2. Cost vs. Performance Trade-off

Premium models (GPT-4): Higher accuracy, better reasoning, but more expensive per call
Mid-tier models (GPT-3.5, Claude 3 Haiku): Good balance for many tasks
Open-source models (Llama 3): Lower ongoing costs, but need your own infrastructure

3. Speed Requirements

Real-time applications: Favor faster models like GPT-3.5-turbo or Claude 3 Haiku
Batch processing: Can use slower but more capable models

The DSPy Advantage: You can actually test multiple base models with the same training examples and see which performs best with your specific use case!
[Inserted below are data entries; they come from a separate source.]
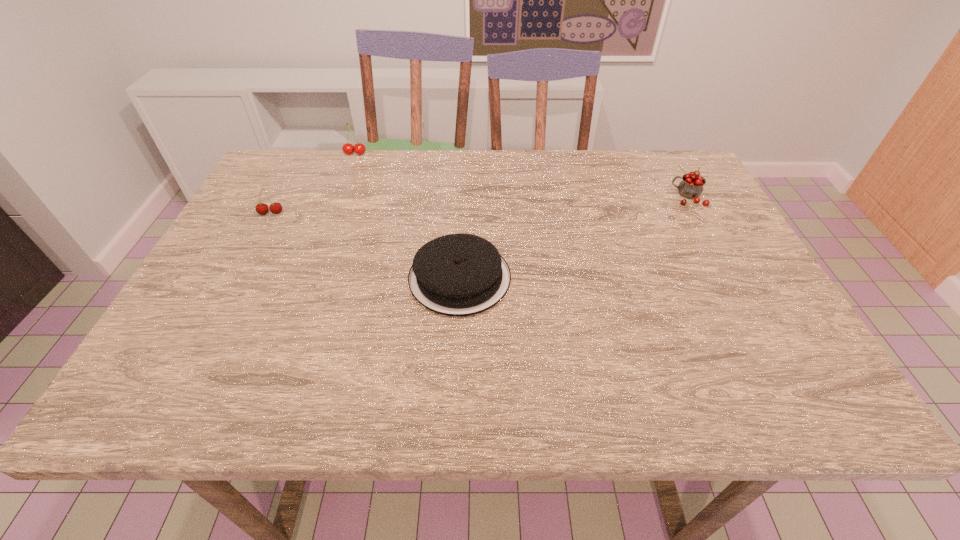 In the image, there is a desktop. At what (x,y) coordinates should I click in order to perform the action: click on free region at the far left corner. Please return your answer as a coordinate pair (x, y). Looking at the image, I should click on (300, 150).

What are the coordinates of `vacant area that lies between the second farthest cherry and the second nearest object` in the screenshot? It's located at (479, 205).

Find the location of a particular element. free space that is in between the rightmost cherry and the shortest object is located at coordinates (573, 238).

Where is `vacant space that's between the rightmost cherry and the shortest object`? This screenshot has height=540, width=960. vacant space that's between the rightmost cherry and the shortest object is located at coordinates (573, 238).

Where is `vacant space in between the second farthest cherry and the farthest cherry`? The width and height of the screenshot is (960, 540). vacant space in between the second farthest cherry and the farthest cherry is located at coordinates (521, 175).

Locate an element on the screen. The image size is (960, 540). blank region between the nearest object and the second farthest object is located at coordinates (573, 238).

You are a GUI agent. You are given a task and a screenshot of the screen. Output one action in this format:
    pyautogui.click(x=<x>, y=<y>)
    Task: Click on the free area in between the farthest cherry and the second object from right to left
    Image resolution: width=960 pixels, height=540 pixels.
    Given the screenshot: What is the action you would take?
    click(x=407, y=216)

Where is `vacant space that is in between the nearest object and the leftmost cherry`? The width and height of the screenshot is (960, 540). vacant space that is in between the nearest object and the leftmost cherry is located at coordinates (366, 246).

Locate an element on the screen. This screenshot has width=960, height=540. free space between the rightmost object and the leftmost object is located at coordinates (479, 205).

You are a GUI agent. You are given a task and a screenshot of the screen. Output one action in this format:
    pyautogui.click(x=<x>, y=<y>)
    Task: Click on the free spot between the pancake and the leftmost cherry
    The height and width of the screenshot is (540, 960).
    Given the screenshot: What is the action you would take?
    pyautogui.click(x=366, y=246) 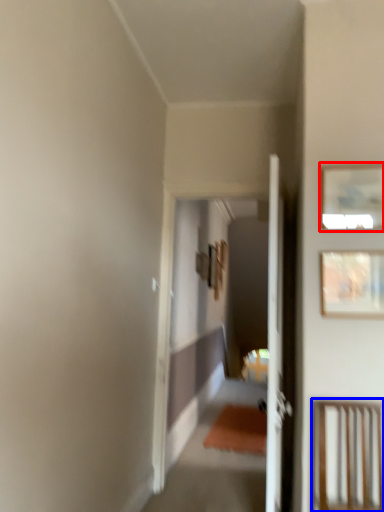 Question: Which point is closer to the camera, picture frame (highlighted by a red box) or furniture (highlighted by a blue box)?

Choices:
 (A) picture frame
 (B) furniture

Answer: (B) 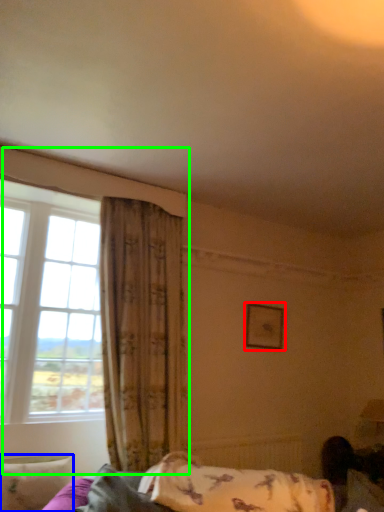 Question: Considering the real-world distances, which object is closest to picture frame (highlighted by a red box)? pillow (highlighted by a blue box) or window (highlighted by a green box).

Choices:
 (A) pillow
 (B) window

Answer: (B) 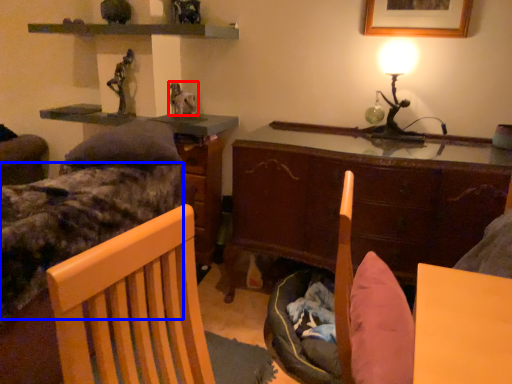 Question: Which object is closer to the camera taking this photo, animal (highlighted by a red box) or bed frame (highlighted by a blue box)?

Choices:
 (A) animal
 (B) bed frame

Answer: (B)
Wrapping Up: The DSPy Advantage

This DSPy + MIPROv2 approach represents a fundamental shift in how we train AI agents:

Key Takeaways:

Small, curated “answer key” beats massive datasets
Custom evaluation metrics ensure the AI learns what actually matters
MIPROv2 automatically finds the best prompts through systematic optimization
Much faster and more flexible than traditional ML approaches

The Bottom Line: Instead of collecting thousands of examples and hoping for the best, you define exactly what “perfect” looks like and let the system figure out how to get there.

This approach is particularly powerful for specialized domains like security analysis, where expert knowledge matters more than raw data volume.

Thanks for following along with this deep dive! The combination of small, high-quality training data with intelligent optimization is opening up new possibilities for building highly effective AI agents.